§ **About this task**:
Select every line below containing the word "себя".

##### Data extracts

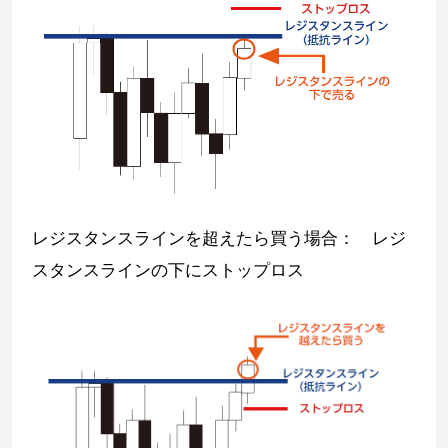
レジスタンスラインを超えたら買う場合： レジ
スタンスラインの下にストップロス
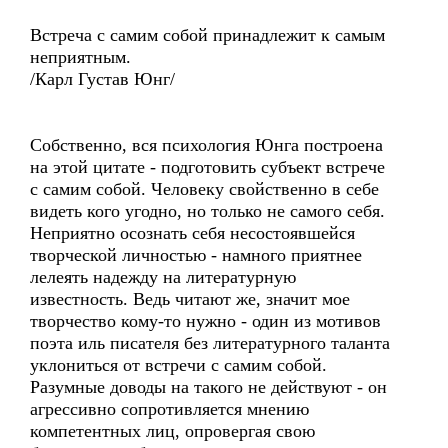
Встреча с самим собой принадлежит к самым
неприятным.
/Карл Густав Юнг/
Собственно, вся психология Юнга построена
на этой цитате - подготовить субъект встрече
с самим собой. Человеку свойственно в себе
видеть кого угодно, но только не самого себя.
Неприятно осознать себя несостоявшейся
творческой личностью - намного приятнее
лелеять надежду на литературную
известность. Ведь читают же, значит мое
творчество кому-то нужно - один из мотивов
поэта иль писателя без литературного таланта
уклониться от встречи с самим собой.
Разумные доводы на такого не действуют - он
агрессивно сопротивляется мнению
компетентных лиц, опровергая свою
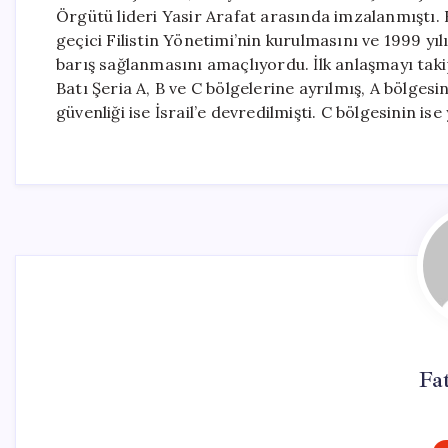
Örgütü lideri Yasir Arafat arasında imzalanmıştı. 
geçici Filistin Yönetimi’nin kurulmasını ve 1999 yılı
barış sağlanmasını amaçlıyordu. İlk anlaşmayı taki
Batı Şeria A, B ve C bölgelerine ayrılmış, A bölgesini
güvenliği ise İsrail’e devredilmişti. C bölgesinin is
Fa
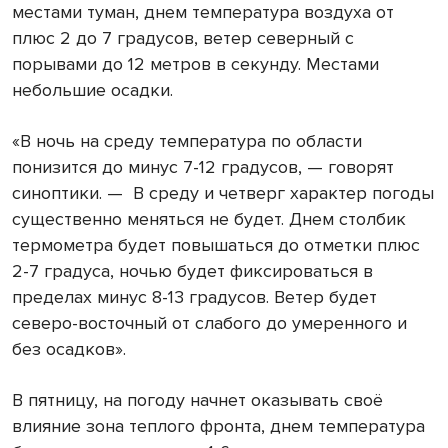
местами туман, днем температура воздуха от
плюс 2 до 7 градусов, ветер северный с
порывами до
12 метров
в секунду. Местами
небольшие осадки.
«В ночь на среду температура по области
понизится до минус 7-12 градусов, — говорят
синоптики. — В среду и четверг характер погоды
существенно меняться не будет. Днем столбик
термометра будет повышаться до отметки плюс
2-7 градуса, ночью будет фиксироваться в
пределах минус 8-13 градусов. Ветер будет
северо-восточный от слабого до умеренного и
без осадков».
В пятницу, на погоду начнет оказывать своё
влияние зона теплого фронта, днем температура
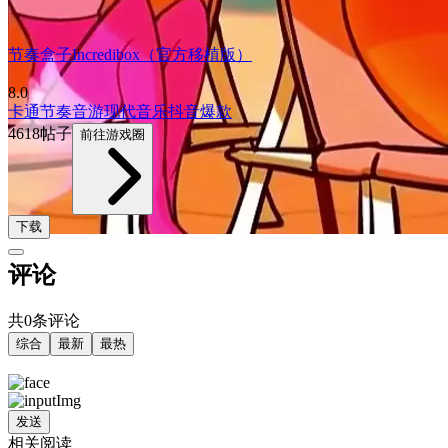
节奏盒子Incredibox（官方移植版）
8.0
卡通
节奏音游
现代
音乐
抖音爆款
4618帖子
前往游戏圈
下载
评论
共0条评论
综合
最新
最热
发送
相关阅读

##########

§ **Result of the task**:
видеть кого угодно, но только не самого себя.
Неприятно осознать себя несостоявшейся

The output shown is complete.